*Supplied records*

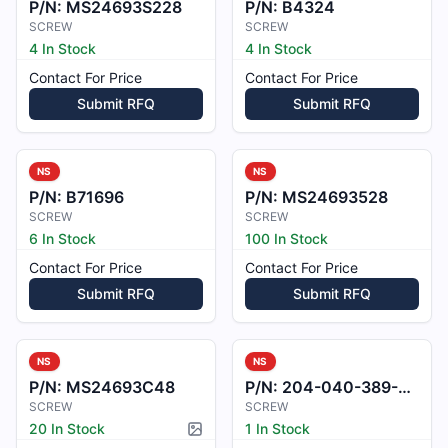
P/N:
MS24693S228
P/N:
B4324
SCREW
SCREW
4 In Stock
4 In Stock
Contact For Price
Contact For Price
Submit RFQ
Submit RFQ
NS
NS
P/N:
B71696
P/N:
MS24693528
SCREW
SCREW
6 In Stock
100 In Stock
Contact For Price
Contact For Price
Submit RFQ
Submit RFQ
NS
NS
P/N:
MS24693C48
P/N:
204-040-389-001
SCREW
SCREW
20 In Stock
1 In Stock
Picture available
---
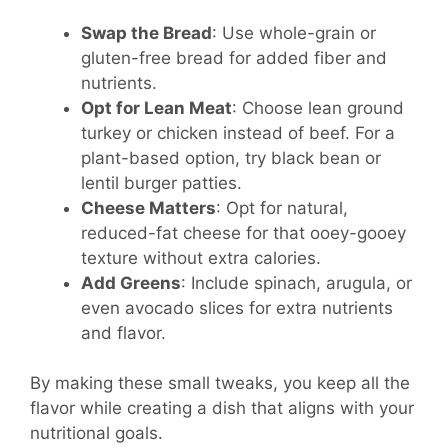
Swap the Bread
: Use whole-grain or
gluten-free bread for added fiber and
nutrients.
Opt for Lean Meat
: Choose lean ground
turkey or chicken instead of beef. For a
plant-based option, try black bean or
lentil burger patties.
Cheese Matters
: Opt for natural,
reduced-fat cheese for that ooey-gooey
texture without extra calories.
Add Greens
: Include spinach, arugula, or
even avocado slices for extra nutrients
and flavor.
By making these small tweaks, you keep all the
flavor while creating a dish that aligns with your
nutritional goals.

*What the task asks*
Copy out every line of the listing that contains the string "nutrients".

*Answer box*
nutrients.
even avocado slices for extra nutrients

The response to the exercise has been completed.